Selon le communiqué de la CONECT, elle estime que cette mesure risque de fragiliser les PME, de réduire la concurrence, de menacer l’emploi et de perturber certaines chaînes d’approvisionnement, y compris dans les secteurs industriels et médicaux.
Toujours selon le communiqué, la CONECT rappelle que ce type de restriction avait déjà été appliqué en 2017 avant d’être abandonné en 2019, faute de résultats jugés convaincants. Elle considère que les grandes entreprises seront mieux armées pour absorber cette contrainte, contrairement aux PME et aux commerçants de taille moyenne, qui pourraient en être de facto exclus.
L’organisation met également en garde contre un impact social et économique plus large, notamment dans le commerce, la distribution, la logistique et les services. Elle souligne aussi que certains produits concernés, à usage médical ou paramédical, pourraient devenir plus rares ou plus coûteux, avec des conséquences sur la santé publique.

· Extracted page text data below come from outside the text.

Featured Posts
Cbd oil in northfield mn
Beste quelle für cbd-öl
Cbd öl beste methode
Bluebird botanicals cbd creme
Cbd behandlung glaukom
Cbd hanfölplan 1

La CONECT redoute par ailleurs une perturbation des intrants industriels, susceptible de ralentir la production locale et de pénaliser les exportations. Elle estime enfin que la mesure pourrait favoriser l’informel et la contrebande, tout en alourdissant les procédures administratives pour les entreprises.
Tout en disant comprendre l’objectif de préservation des réserves de change, il est d’autant plus important d’établir un dialogue avec les autorités et les acteurs économiques. Elle plaide pour une révision de la liste des produits concernés, l’exclusion des biens médicaux, une simplification des procédures pour les industriels et une approche plus progressive et concertée.